In any downturn, commercial travel plummets earlier and faster than leisure travel. “In bad times, corporations immediately start to limit their travel, cancel conferences, cancel meetings, take a planned three-day meeting and make it a one-day meeting. The leisure traveler takes a little longer to react,” says Jerry Morrison, La Jolla–based hotel specialist. Thus, the big downturn in San Diego is fundamentally from the commercial side, he says.
The weakness will persist through this year “and maybe into 2010,” says Morrison. After that, economic growth will probably be anemic for several years. That will hurt commercial travel, including the convention and meetings business.
Typically for San Diego, the mayor has named a 17-person task force to report back on the feasibility of the expansion project. Even more typically for San Diego, almost all of those 17 task-force members are quintessential establishment boosters who have regularly supported corporate-welfare projects, or socialization of the risk and privatization of the gain. The task force includes both the new vice chairman of the Convention Center Corporation and the outgoing chairwoman. It includes four executives from the hotel-motel industry, two from real estate, two associated with the Regional Economic Development Corporation, and one from the San Diego County Taxpayers Association, a group that represents only a handful of taxpayers — super-rich mendicants fishing for fat government handouts.
Since this project would not be up and running for about five years, Morrison, who is not an establishment cheerleader, thinks it is probably a good idea.
But Heywood Sanders, who has an idea of how many new centers may be built and old centers expanded by 2014, says, “Can [San Diego] build an expanded convention center if they can find the dollars to pay for it?
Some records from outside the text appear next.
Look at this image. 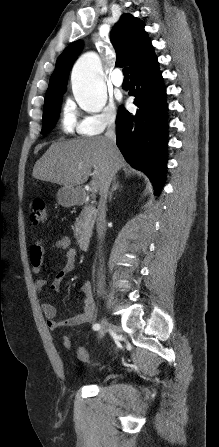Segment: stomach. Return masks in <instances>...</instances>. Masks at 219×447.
I'll list each match as a JSON object with an SVG mask.
<instances>
[{"instance_id":"1","label":"stomach","mask_w":219,"mask_h":447,"mask_svg":"<svg viewBox=\"0 0 219 447\" xmlns=\"http://www.w3.org/2000/svg\"><path fill=\"white\" fill-rule=\"evenodd\" d=\"M79 198L78 188L63 186L57 193V200L59 204L64 207H71L75 205Z\"/></svg>"}]
</instances>
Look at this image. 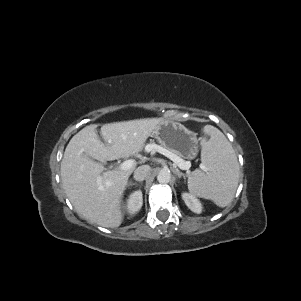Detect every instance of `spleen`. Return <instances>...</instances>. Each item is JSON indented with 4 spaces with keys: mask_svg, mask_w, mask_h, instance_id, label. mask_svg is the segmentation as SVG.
<instances>
[{
    "mask_svg": "<svg viewBox=\"0 0 301 301\" xmlns=\"http://www.w3.org/2000/svg\"><path fill=\"white\" fill-rule=\"evenodd\" d=\"M209 140L201 142V161L204 171L195 170L188 177L189 191L198 197L210 199L219 207H226L234 198L239 181L236 154L221 131L206 125Z\"/></svg>",
    "mask_w": 301,
    "mask_h": 301,
    "instance_id": "obj_1",
    "label": "spleen"
}]
</instances>
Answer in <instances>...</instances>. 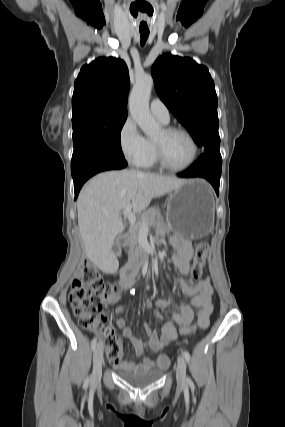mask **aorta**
Here are the masks:
<instances>
[{"label": "aorta", "instance_id": "aorta-1", "mask_svg": "<svg viewBox=\"0 0 285 427\" xmlns=\"http://www.w3.org/2000/svg\"><path fill=\"white\" fill-rule=\"evenodd\" d=\"M153 83V78L149 75L138 76L129 97L130 114L147 137H154L160 131V125L149 110Z\"/></svg>", "mask_w": 285, "mask_h": 427}]
</instances>
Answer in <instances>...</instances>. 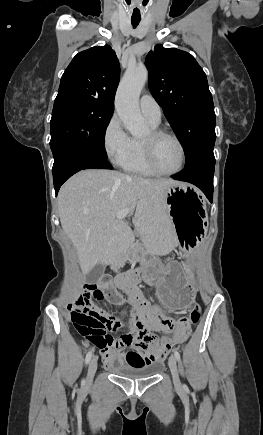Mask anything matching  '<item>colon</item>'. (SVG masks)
Returning <instances> with one entry per match:
<instances>
[{
    "instance_id": "obj_1",
    "label": "colon",
    "mask_w": 263,
    "mask_h": 435,
    "mask_svg": "<svg viewBox=\"0 0 263 435\" xmlns=\"http://www.w3.org/2000/svg\"><path fill=\"white\" fill-rule=\"evenodd\" d=\"M88 296L95 300L105 299L114 301L118 295L112 288L110 277H102L100 284L87 287ZM201 315V306L194 304L185 314L177 316L176 321H191L196 324ZM72 320L76 330L89 342L94 344L95 350H164V339L158 338L149 328H126L116 338L106 333L104 318L98 312H90L80 308L72 309ZM190 335V330H184L178 335L177 342H184Z\"/></svg>"
}]
</instances>
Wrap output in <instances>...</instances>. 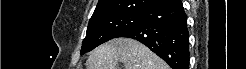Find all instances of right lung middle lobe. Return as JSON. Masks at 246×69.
I'll return each mask as SVG.
<instances>
[{
    "instance_id": "right-lung-middle-lobe-1",
    "label": "right lung middle lobe",
    "mask_w": 246,
    "mask_h": 69,
    "mask_svg": "<svg viewBox=\"0 0 246 69\" xmlns=\"http://www.w3.org/2000/svg\"><path fill=\"white\" fill-rule=\"evenodd\" d=\"M141 20L142 14H119L89 21L81 54L119 37L124 31L138 25Z\"/></svg>"
}]
</instances>
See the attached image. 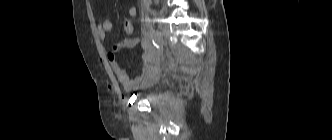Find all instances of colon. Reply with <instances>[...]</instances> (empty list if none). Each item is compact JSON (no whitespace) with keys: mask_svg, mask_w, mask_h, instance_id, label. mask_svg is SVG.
<instances>
[{"mask_svg":"<svg viewBox=\"0 0 332 140\" xmlns=\"http://www.w3.org/2000/svg\"><path fill=\"white\" fill-rule=\"evenodd\" d=\"M123 31L127 37H130L134 34V26L131 21L125 20L123 23Z\"/></svg>","mask_w":332,"mask_h":140,"instance_id":"5ec220e1","label":"colon"}]
</instances>
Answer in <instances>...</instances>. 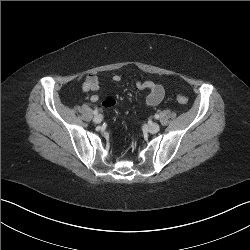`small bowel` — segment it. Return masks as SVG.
<instances>
[{
    "mask_svg": "<svg viewBox=\"0 0 250 250\" xmlns=\"http://www.w3.org/2000/svg\"><path fill=\"white\" fill-rule=\"evenodd\" d=\"M122 80L123 77L120 75H114L112 77V81L115 83H119ZM134 83L139 89L148 90V95L145 100L146 105L156 106L162 101L165 93L162 85L150 80L139 79H134ZM82 89L84 91L91 92L90 100L92 102L98 101L99 82L98 78L95 75H88L86 77L84 83L82 84Z\"/></svg>",
    "mask_w": 250,
    "mask_h": 250,
    "instance_id": "small-bowel-1",
    "label": "small bowel"
}]
</instances>
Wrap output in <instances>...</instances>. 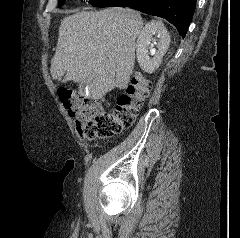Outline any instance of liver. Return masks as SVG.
<instances>
[{
    "mask_svg": "<svg viewBox=\"0 0 240 238\" xmlns=\"http://www.w3.org/2000/svg\"><path fill=\"white\" fill-rule=\"evenodd\" d=\"M143 27L139 12L113 7L66 16L59 27L51 60V76L64 82H86L88 97L102 98L115 87L124 89L135 64V40Z\"/></svg>",
    "mask_w": 240,
    "mask_h": 238,
    "instance_id": "liver-1",
    "label": "liver"
}]
</instances>
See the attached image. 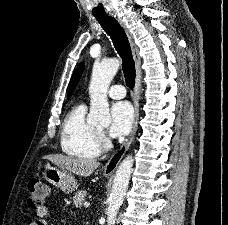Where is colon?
I'll use <instances>...</instances> for the list:
<instances>
[{"instance_id": "1", "label": "colon", "mask_w": 228, "mask_h": 225, "mask_svg": "<svg viewBox=\"0 0 228 225\" xmlns=\"http://www.w3.org/2000/svg\"><path fill=\"white\" fill-rule=\"evenodd\" d=\"M48 192V186L40 179H31L27 185V201L30 208H42L48 200Z\"/></svg>"}]
</instances>
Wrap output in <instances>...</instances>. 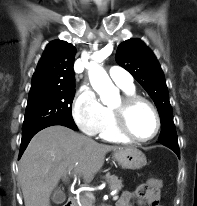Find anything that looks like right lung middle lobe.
I'll list each match as a JSON object with an SVG mask.
<instances>
[{
  "label": "right lung middle lobe",
  "instance_id": "right-lung-middle-lobe-1",
  "mask_svg": "<svg viewBox=\"0 0 197 206\" xmlns=\"http://www.w3.org/2000/svg\"><path fill=\"white\" fill-rule=\"evenodd\" d=\"M74 95V86L30 90L22 133L50 123L75 126L71 113Z\"/></svg>",
  "mask_w": 197,
  "mask_h": 206
}]
</instances>
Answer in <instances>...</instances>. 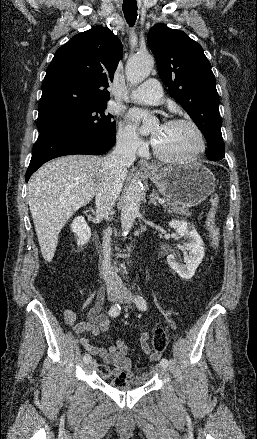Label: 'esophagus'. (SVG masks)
<instances>
[{
	"label": "esophagus",
	"mask_w": 257,
	"mask_h": 439,
	"mask_svg": "<svg viewBox=\"0 0 257 439\" xmlns=\"http://www.w3.org/2000/svg\"><path fill=\"white\" fill-rule=\"evenodd\" d=\"M139 165L143 170L151 171L155 169L154 165L143 159L139 161Z\"/></svg>",
	"instance_id": "esophagus-1"
}]
</instances>
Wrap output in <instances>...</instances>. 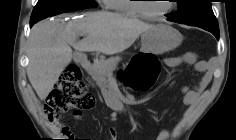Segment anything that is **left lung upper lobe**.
I'll list each match as a JSON object with an SVG mask.
<instances>
[{
  "instance_id": "5c2ea615",
  "label": "left lung upper lobe",
  "mask_w": 236,
  "mask_h": 140,
  "mask_svg": "<svg viewBox=\"0 0 236 140\" xmlns=\"http://www.w3.org/2000/svg\"><path fill=\"white\" fill-rule=\"evenodd\" d=\"M176 2L178 12L167 14L168 20L200 27L211 32L216 38L219 36L218 22L212 11L211 0H176Z\"/></svg>"
}]
</instances>
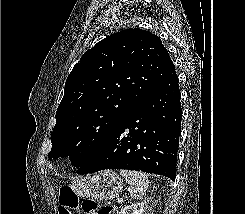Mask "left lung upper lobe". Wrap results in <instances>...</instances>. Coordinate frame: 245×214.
Segmentation results:
<instances>
[{"label": "left lung upper lobe", "instance_id": "left-lung-upper-lobe-1", "mask_svg": "<svg viewBox=\"0 0 245 214\" xmlns=\"http://www.w3.org/2000/svg\"><path fill=\"white\" fill-rule=\"evenodd\" d=\"M174 71L167 49L151 32L126 29L98 42L67 78L48 158L69 156L79 168Z\"/></svg>", "mask_w": 245, "mask_h": 214}]
</instances>
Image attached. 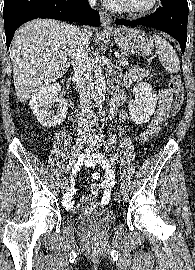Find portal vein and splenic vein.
Returning a JSON list of instances; mask_svg holds the SVG:
<instances>
[{
    "instance_id": "1",
    "label": "portal vein and splenic vein",
    "mask_w": 195,
    "mask_h": 270,
    "mask_svg": "<svg viewBox=\"0 0 195 270\" xmlns=\"http://www.w3.org/2000/svg\"><path fill=\"white\" fill-rule=\"evenodd\" d=\"M115 56L116 57H119L120 56V53L119 52H115Z\"/></svg>"
}]
</instances>
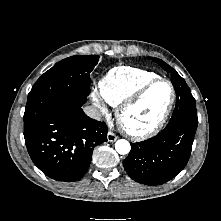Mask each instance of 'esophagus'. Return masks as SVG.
<instances>
[{"instance_id": "1", "label": "esophagus", "mask_w": 221, "mask_h": 221, "mask_svg": "<svg viewBox=\"0 0 221 221\" xmlns=\"http://www.w3.org/2000/svg\"><path fill=\"white\" fill-rule=\"evenodd\" d=\"M117 135L115 134V133H113V132H111V131H109L108 133H107V140L109 141V142H114V141H116L117 140Z\"/></svg>"}]
</instances>
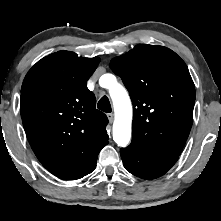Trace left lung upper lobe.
Wrapping results in <instances>:
<instances>
[{
    "label": "left lung upper lobe",
    "instance_id": "5c2ea615",
    "mask_svg": "<svg viewBox=\"0 0 221 221\" xmlns=\"http://www.w3.org/2000/svg\"><path fill=\"white\" fill-rule=\"evenodd\" d=\"M110 68L133 103L132 142L161 155L178 157L188 138L195 87L185 62L172 50L139 44L115 57Z\"/></svg>",
    "mask_w": 221,
    "mask_h": 221
}]
</instances>
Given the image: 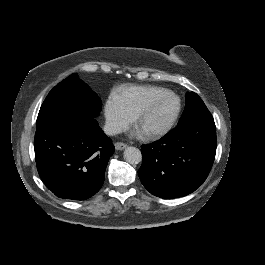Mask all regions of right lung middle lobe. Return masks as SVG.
<instances>
[{
    "mask_svg": "<svg viewBox=\"0 0 265 265\" xmlns=\"http://www.w3.org/2000/svg\"><path fill=\"white\" fill-rule=\"evenodd\" d=\"M101 106L97 94L74 73L49 92L40 108L36 125L56 111L68 112L70 109L77 114L96 117Z\"/></svg>",
    "mask_w": 265,
    "mask_h": 265,
    "instance_id": "1",
    "label": "right lung middle lobe"
}]
</instances>
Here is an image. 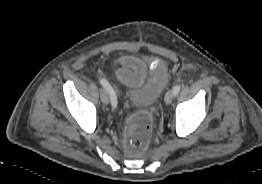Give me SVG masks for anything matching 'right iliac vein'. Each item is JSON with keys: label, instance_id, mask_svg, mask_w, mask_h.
I'll return each instance as SVG.
<instances>
[{"label": "right iliac vein", "instance_id": "1", "mask_svg": "<svg viewBox=\"0 0 262 184\" xmlns=\"http://www.w3.org/2000/svg\"><path fill=\"white\" fill-rule=\"evenodd\" d=\"M101 100H102V102L105 103V104H108V103H109V101H110V94H109L108 90L103 89V90L101 91Z\"/></svg>", "mask_w": 262, "mask_h": 184}]
</instances>
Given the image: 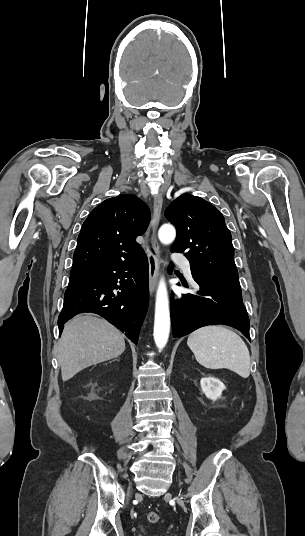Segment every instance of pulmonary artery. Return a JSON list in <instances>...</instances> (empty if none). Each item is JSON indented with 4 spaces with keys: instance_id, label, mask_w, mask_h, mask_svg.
<instances>
[{
    "instance_id": "e3ab8cb5",
    "label": "pulmonary artery",
    "mask_w": 305,
    "mask_h": 536,
    "mask_svg": "<svg viewBox=\"0 0 305 536\" xmlns=\"http://www.w3.org/2000/svg\"><path fill=\"white\" fill-rule=\"evenodd\" d=\"M171 260L175 263H180L181 268L183 269L185 275L193 281L192 277V270H191V264L189 260H185V256L183 254H175L171 257Z\"/></svg>"
}]
</instances>
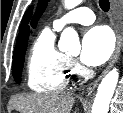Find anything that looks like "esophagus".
<instances>
[{
	"label": "esophagus",
	"mask_w": 123,
	"mask_h": 113,
	"mask_svg": "<svg viewBox=\"0 0 123 113\" xmlns=\"http://www.w3.org/2000/svg\"><path fill=\"white\" fill-rule=\"evenodd\" d=\"M110 5H111V13L113 15V21H114V28H115V33H116V47H115V51L113 53V56L111 58L110 63L108 64V66L105 68V70L101 73V75H99L97 77V79H95L92 83L89 84V86L86 89V92L88 94H91L97 87V85L99 84V82L101 81V79L108 73V71L113 67V65L115 64V62L117 61L119 55H120V51H121V47H122V36H121V32L119 29V25H118V21L115 17V12L117 9V1L116 0H110Z\"/></svg>",
	"instance_id": "esophagus-1"
}]
</instances>
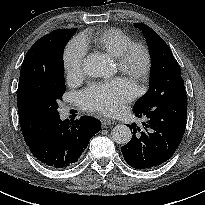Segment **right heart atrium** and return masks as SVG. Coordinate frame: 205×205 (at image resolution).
Masks as SVG:
<instances>
[{
  "instance_id": "right-heart-atrium-1",
  "label": "right heart atrium",
  "mask_w": 205,
  "mask_h": 205,
  "mask_svg": "<svg viewBox=\"0 0 205 205\" xmlns=\"http://www.w3.org/2000/svg\"><path fill=\"white\" fill-rule=\"evenodd\" d=\"M86 46L79 37L71 39L63 53V63L69 79H78L82 75Z\"/></svg>"
}]
</instances>
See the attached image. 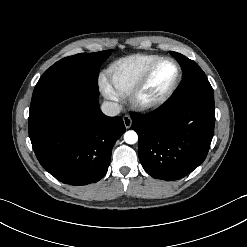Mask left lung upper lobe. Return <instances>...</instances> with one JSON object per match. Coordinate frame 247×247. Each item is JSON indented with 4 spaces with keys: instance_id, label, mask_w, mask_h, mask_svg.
<instances>
[{
    "instance_id": "obj_1",
    "label": "left lung upper lobe",
    "mask_w": 247,
    "mask_h": 247,
    "mask_svg": "<svg viewBox=\"0 0 247 247\" xmlns=\"http://www.w3.org/2000/svg\"><path fill=\"white\" fill-rule=\"evenodd\" d=\"M172 53L183 68L184 82L170 98L169 103H179L197 97H214L213 88L198 64L180 53Z\"/></svg>"
}]
</instances>
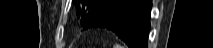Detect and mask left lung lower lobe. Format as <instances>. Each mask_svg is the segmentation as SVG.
I'll return each mask as SVG.
<instances>
[{
  "label": "left lung lower lobe",
  "instance_id": "obj_1",
  "mask_svg": "<svg viewBox=\"0 0 213 48\" xmlns=\"http://www.w3.org/2000/svg\"><path fill=\"white\" fill-rule=\"evenodd\" d=\"M151 0H111L83 26L115 32L129 48H147Z\"/></svg>",
  "mask_w": 213,
  "mask_h": 48
}]
</instances>
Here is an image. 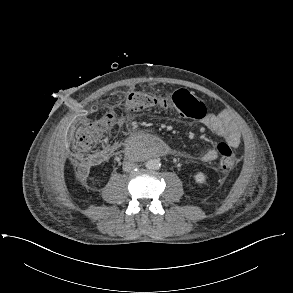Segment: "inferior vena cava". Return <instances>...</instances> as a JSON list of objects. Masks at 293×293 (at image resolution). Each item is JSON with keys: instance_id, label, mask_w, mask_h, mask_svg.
Here are the masks:
<instances>
[{"instance_id": "602c4592", "label": "inferior vena cava", "mask_w": 293, "mask_h": 293, "mask_svg": "<svg viewBox=\"0 0 293 293\" xmlns=\"http://www.w3.org/2000/svg\"><path fill=\"white\" fill-rule=\"evenodd\" d=\"M136 164L133 161H124L123 162V170L125 172H130L134 168H136Z\"/></svg>"}]
</instances>
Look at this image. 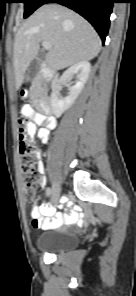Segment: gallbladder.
I'll return each mask as SVG.
<instances>
[{"label":"gallbladder","mask_w":136,"mask_h":296,"mask_svg":"<svg viewBox=\"0 0 136 296\" xmlns=\"http://www.w3.org/2000/svg\"><path fill=\"white\" fill-rule=\"evenodd\" d=\"M45 59V55L43 53H39L37 57L33 60L28 76L30 79L34 78L36 74L39 72L41 63Z\"/></svg>","instance_id":"obj_1"}]
</instances>
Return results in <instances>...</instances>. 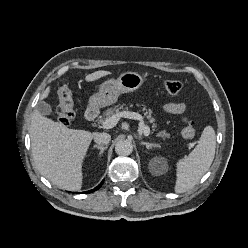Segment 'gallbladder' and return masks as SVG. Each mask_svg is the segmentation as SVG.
<instances>
[{
  "label": "gallbladder",
  "instance_id": "gallbladder-1",
  "mask_svg": "<svg viewBox=\"0 0 248 248\" xmlns=\"http://www.w3.org/2000/svg\"><path fill=\"white\" fill-rule=\"evenodd\" d=\"M36 109L38 110L39 113L42 115H50L52 113V108L51 106L46 103V102H38Z\"/></svg>",
  "mask_w": 248,
  "mask_h": 248
}]
</instances>
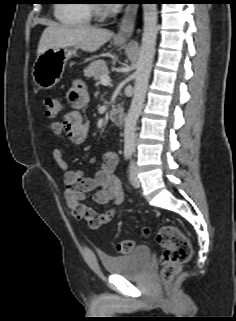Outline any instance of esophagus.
I'll return each mask as SVG.
<instances>
[{
    "label": "esophagus",
    "mask_w": 236,
    "mask_h": 321,
    "mask_svg": "<svg viewBox=\"0 0 236 321\" xmlns=\"http://www.w3.org/2000/svg\"><path fill=\"white\" fill-rule=\"evenodd\" d=\"M137 11L138 6L135 4H130L125 8L119 24V30L115 35L116 39L126 40L132 36Z\"/></svg>",
    "instance_id": "obj_1"
}]
</instances>
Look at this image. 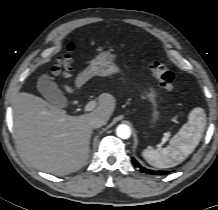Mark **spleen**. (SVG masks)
I'll return each instance as SVG.
<instances>
[{
  "label": "spleen",
  "mask_w": 218,
  "mask_h": 210,
  "mask_svg": "<svg viewBox=\"0 0 218 210\" xmlns=\"http://www.w3.org/2000/svg\"><path fill=\"white\" fill-rule=\"evenodd\" d=\"M206 126V117L202 108H194L178 133L170 140V144L162 149L144 150L142 156L152 166L171 168L182 163L199 144Z\"/></svg>",
  "instance_id": "obj_1"
}]
</instances>
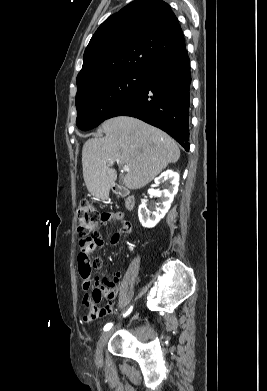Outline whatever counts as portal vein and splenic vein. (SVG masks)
Returning a JSON list of instances; mask_svg holds the SVG:
<instances>
[{"label": "portal vein and splenic vein", "mask_w": 267, "mask_h": 391, "mask_svg": "<svg viewBox=\"0 0 267 391\" xmlns=\"http://www.w3.org/2000/svg\"><path fill=\"white\" fill-rule=\"evenodd\" d=\"M117 162H118V161H117ZM113 163H114L113 160H109V161H108V164H109V165H112ZM118 163H119V162H118ZM122 168H123L124 171H129V167H128L127 165H124Z\"/></svg>", "instance_id": "portal-vein-and-splenic-vein-1"}]
</instances>
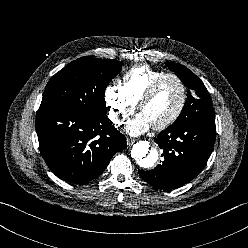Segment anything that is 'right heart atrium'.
Listing matches in <instances>:
<instances>
[{
  "mask_svg": "<svg viewBox=\"0 0 248 248\" xmlns=\"http://www.w3.org/2000/svg\"><path fill=\"white\" fill-rule=\"evenodd\" d=\"M105 103L111 121L122 125L134 113L136 105L127 97L123 88L118 85H109L104 93Z\"/></svg>",
  "mask_w": 248,
  "mask_h": 248,
  "instance_id": "d8ad5b80",
  "label": "right heart atrium"
}]
</instances>
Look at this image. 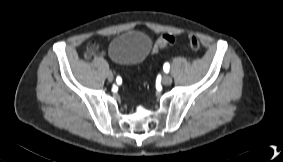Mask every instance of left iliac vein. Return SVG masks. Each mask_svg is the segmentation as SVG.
<instances>
[{"label":"left iliac vein","mask_w":283,"mask_h":162,"mask_svg":"<svg viewBox=\"0 0 283 162\" xmlns=\"http://www.w3.org/2000/svg\"><path fill=\"white\" fill-rule=\"evenodd\" d=\"M162 83L166 86L171 85L172 83V78L168 75H165L162 79Z\"/></svg>","instance_id":"4c4485c4"}]
</instances>
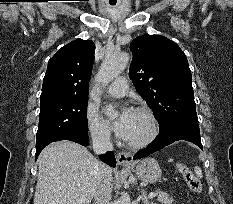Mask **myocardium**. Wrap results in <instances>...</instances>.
<instances>
[{
  "mask_svg": "<svg viewBox=\"0 0 233 204\" xmlns=\"http://www.w3.org/2000/svg\"><path fill=\"white\" fill-rule=\"evenodd\" d=\"M133 111L145 115L150 125L149 133L141 141L130 142L125 140V144L128 148L132 150H140L152 144L154 140L157 138L159 134V124L155 114L151 109L147 107L139 106L134 108Z\"/></svg>",
  "mask_w": 233,
  "mask_h": 204,
  "instance_id": "f54148a6",
  "label": "myocardium"
}]
</instances>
Sure. Does it make any sense? Are they going to get any persistent increase in new business? The answer is very clear: no. The bar for dealing with reality in San Diego has never been set very high.”
Even Las Vegas is considering delaying its convention center expansion. But in San Diego, do you think for one minute that the establishment-packed task force will look at the question analytically, taking the market glut into account? Remember, they will be playing with other people’s (taxpayers’) money.